Expanded model catalog for AI Toolkit

vinayakh

Microsoft

Nov 14, 2024

AI Toolkit adds support for Remote models including support Google, Anthropic and Github-hosted models

As covered in an earlier blog post, the AI Toolkit extension for Visual Studio Code (VS Code) enables users to run AI models directly within the VS Code interface. This can be particularly valuable if you are new to working with AI models but already familiar with VS Code. Alternatively, if you’re already using VS Code to develop applications for personal or organizational projects and wish to integrate AI capabilities, the AI Toolkit offers seamless integration. With features like the playground, you can experiment with various models, while the port forwarding feature enables you to run models locally, allowing you to build advanced applications or infuse existing applications with AI functionality.

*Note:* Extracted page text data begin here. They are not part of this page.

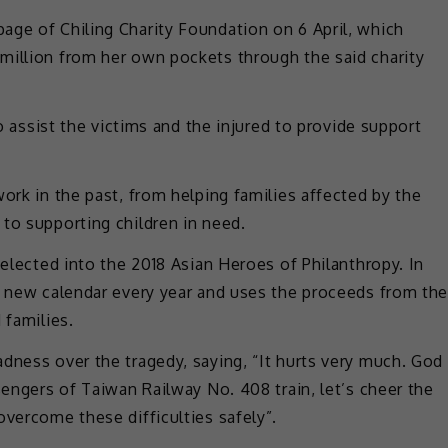
age of Chiling Charity Foundation on 6 April, which
million from her own pockets through the said charity
to assist the victims and the injured to provide support
ork in the past, from helping families affected by the
to supporting children in need.
selected into the 2018 Asian Heroes of Philanthropy. In
 a new calendar every year and uses the proceeds from th
 families.
dness over the tragedy, saying, “It hurts very much. God
sengers of Taiwan Railway No. 408 train, let’s cheer the
overcome these difficulties safely”.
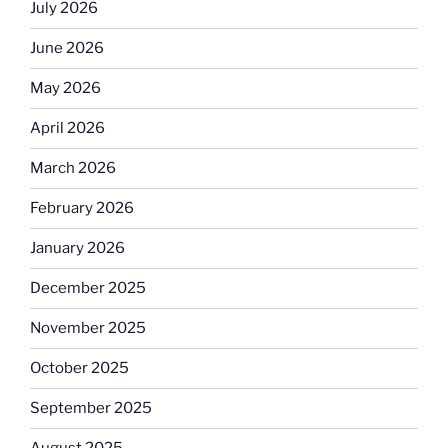
July 2026
June 2026
May 2026
April 2026
March 2026
February 2026
January 2026
December 2025
November 2025
October 2025
September 2025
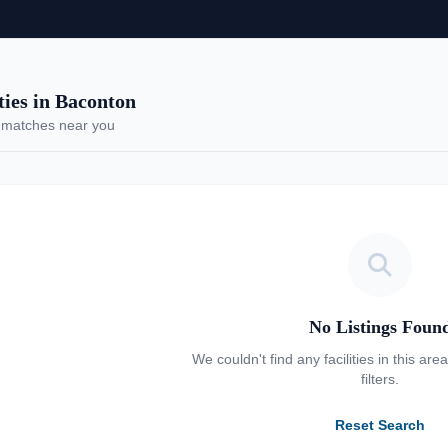
es in Baconton
 matches near you
No Listings Foun
We couldn't find any facilities in this are
filters.
Reset Search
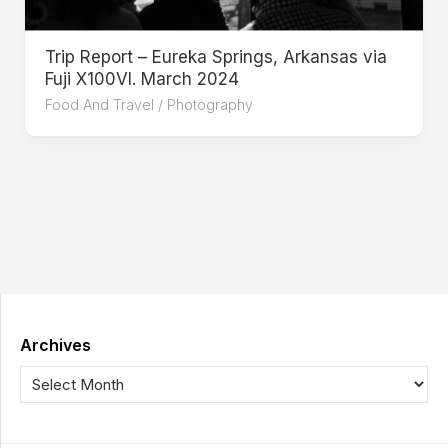
Trip Report – Eureka Springs, Arkansas via
Fuji X100VI. March 2024
Food And Travel
/
Photography
Archives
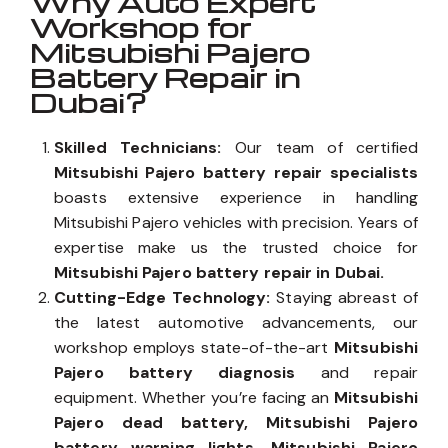
Why Auto Expert
Workshop for
Mitsubishi Pajero
Battery Repair in
Dubai?
Skilled Technicians:
Our team of certified
Mitsubishi Pajero battery repair specialists
boasts extensive experience in handling
Mitsubishi Pajero vehicles with precision. Years of
expertise make us the trusted choice for
Mitsubishi Pajero battery repair in Dubai.
Cutting-Edge Technology:
Staying abreast of
the latest automotive advancements, our
workshop employs state-of-the-art
Mitsubishi
Pajero battery diagnosis
and repair
equipment. Whether you’re facing an
Mitsubishi
Pajero dead battery, Mitsubishi Pajero
battery warning lights, Mitsubishi Pajero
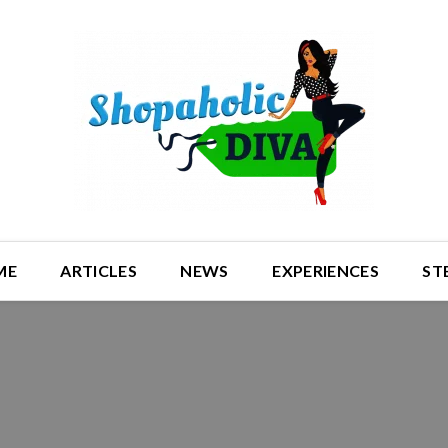
ME
ARTICLES
NEWS
EXPERIENCES
ST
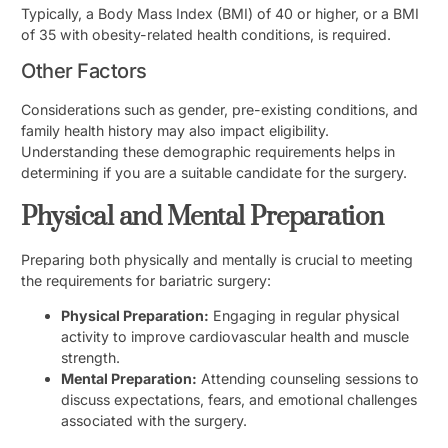
Typically, a Body Mass Index (BMI) of 40 or higher, or a BMI
of 35 with obesity-related health conditions, is required.
Other Factors
Considerations such as gender, pre-existing conditions, and
family health history may also impact eligibility.
Understanding these demographic requirements helps in
determining if you are a suitable candidate for the surgery.
Physical and Mental Preparation
Preparing both physically and mentally is crucial to meeting
the requirements for bariatric surgery:
Physical Preparation:
Engaging in regular physical
activity to improve cardiovascular health and muscle
strength.
Mental Preparation:
Attending counseling sessions to
discuss expectations, fears, and emotional challenges
associated with the surgery.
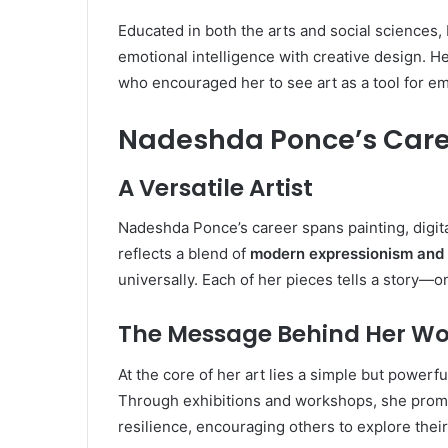
Educated in both the arts and social sciences
emotional intelligence with creative design. 
who encouraged her to see art as a tool for 
Nadeshda Ponce’s Caree
A Versatile Artist
Nadeshda Ponce’s career spans painting, digit
reflects a blend of
modern expressionism and 
universally. Each of her pieces tells a story—on
The Message Behind Her Wo
At the core of her art lies a simple but powerful
Through exhibitions and workshops, she promo
resilience, encouraging others to explore their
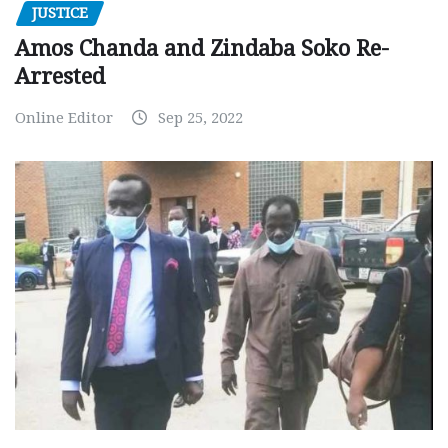
JUSTICE
Amos Chanda and Zindaba Soko Re-
Arrested
Online Editor
Sep 25, 2022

A month back, AI toolkit in the version 0.5 release has started supporting models on the Github Model catalog. These include popular models such as Meta's LLama family of models, models from Mistral open AI and Phi family of models (Version 3 and the latest 3.5 releases). The team has been quickly making changes and adding features at a fast pace and released version 0.6 with expanded support more model catalog. This major release marks a significant milestone with robust new features and resources, offering support for many of today’s most popular generative AI models. Users can now access GitHub models, ONNX-optimized models that run smoothly on local CPUs (including Windows-optimized Small Language Models like the Phi family), Anthropic's Claude models, Google’s Gemini models, Meta’s LLaMA models, and more.

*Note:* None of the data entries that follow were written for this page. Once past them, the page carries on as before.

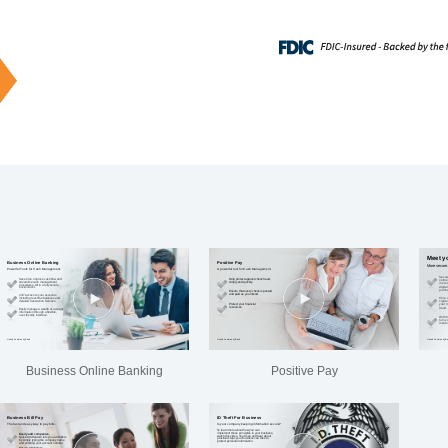
Business Online Banking
Positive Pay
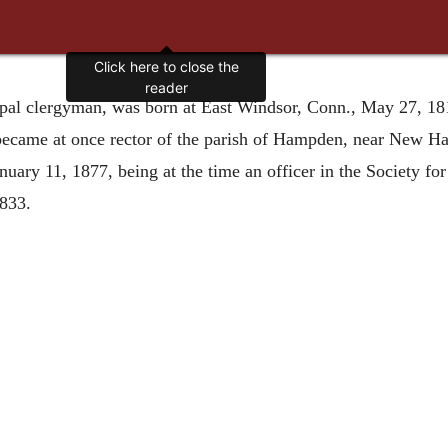
Click here to close the
reader
pal clergyman, was born at East Windsor, Conn., May 27, 1814
 became at once rector of the parish of Hampden, near New Ha
uary 11, 1877, being at the time an officer in the Society for
1833.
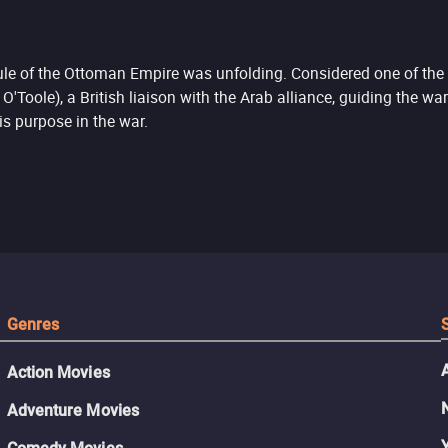
rule of the Ottoman Empire was unfolding. Considered one of the g
oole), a British liaison with the Arab alliance, guiding the war
is purpose in the war.
Genres
Action Movies
Adventure Movies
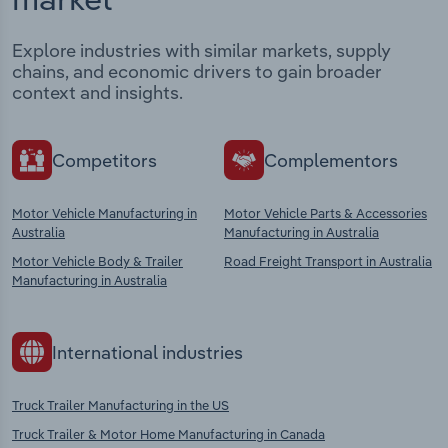
Explore industries with similar markets, supply
chains, and economic drivers to gain broader
context and insights.
Competitors
Complementors
Motor Vehicle Manufacturing in
Motor Vehicle Parts & Accessories
Australia
Manufacturing in Australia
Motor Vehicle Body & Trailer
Road Freight Transport in Australia
Manufacturing in Australia
International industries
Truck Trailer Manufacturing in the US
Truck Trailer & Motor Home Manufacturing in Canada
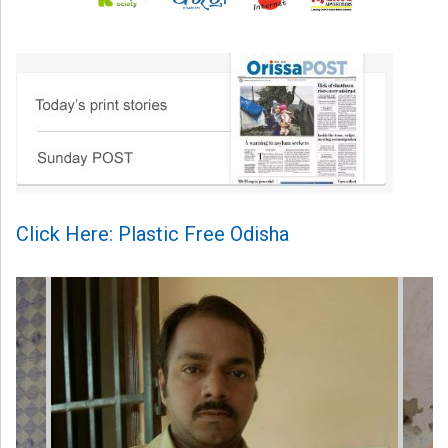
Click Here: Plastic Free Odisha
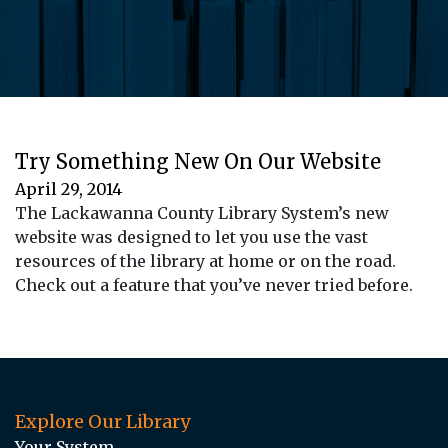
Try Something New On Our Website
April 29, 2014
The Lackawanna County Library System’s new
website was designed to let you use the vast
resources of the library at home or on the road.
Check out a feature that you’ve never tried before.
Explore Our Library
Your System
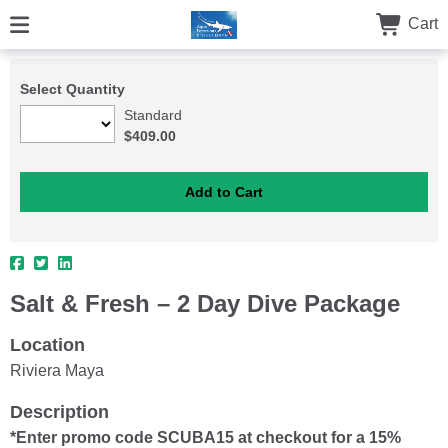
Cart
Select Quantity
Standard
$409.00
Salt & Fresh – 2 Day Dive Package
Location
Riviera Maya
Description
*Enter promo code SCUBA15 at checkout for a 15%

The enhanced model catalog offers intuitive filters and detailed model cards, making model discovery effortless. Models are categorized by host, with examples including:

GitHub: Hosts models from Ai21 Labs, Cohere, OpenAI, Mistral, and Microsoft
Anthropic: Offers Claude Sonnet (v3 and v3.5), Open3, and Haiku3 models
Google: Provides Gemini-pro (v1 and v1.5), Gemini-1.5-Flash8b, and Gemini-1.5-Flash models
OpenAI: Hosts models such as GPT-3.5, GPT-4, GPT-4o, GPT-4o-mini, o1 (mini and preview)

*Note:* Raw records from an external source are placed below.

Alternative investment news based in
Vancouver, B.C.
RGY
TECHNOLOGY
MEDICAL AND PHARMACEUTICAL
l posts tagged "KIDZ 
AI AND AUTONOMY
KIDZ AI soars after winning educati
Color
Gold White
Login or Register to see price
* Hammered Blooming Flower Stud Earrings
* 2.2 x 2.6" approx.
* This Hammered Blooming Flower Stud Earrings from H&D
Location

Additionally, ONNX models, including Microsoft’s Phi and Mistral models, are supported and can be downloaded for local use.

Important Notes:

GitHub Model Access: To access models hosted by GitHub, you’ll need to sign up for the GitHub Marketplace for models. If you don’t already have access, consider joining the waitlist. Once approved, you can authenticate with your GitHub credentials to use these models seamlessly.
API Integration for Hosted Models: For models hosted by Google, Anthropic, and OpenAI, you can now connect your accounts directly through the AI Toolkit UI. Simply enter your API keys, as highlighted in the provided screenshot, to start using these models immediately.

Once you have added the API key you can start using the model in the playground and in your application. Please note that you can also change the API later by right-clicking on the model in case you are using different API keys and endpoints for different apps.

Additionally, after this release, the Playground provides an improved, interactive testing experience, allowing users to chat with models and, for multimodal models, even include attachments in conversations such as in Claude 3.5 Sonnet below.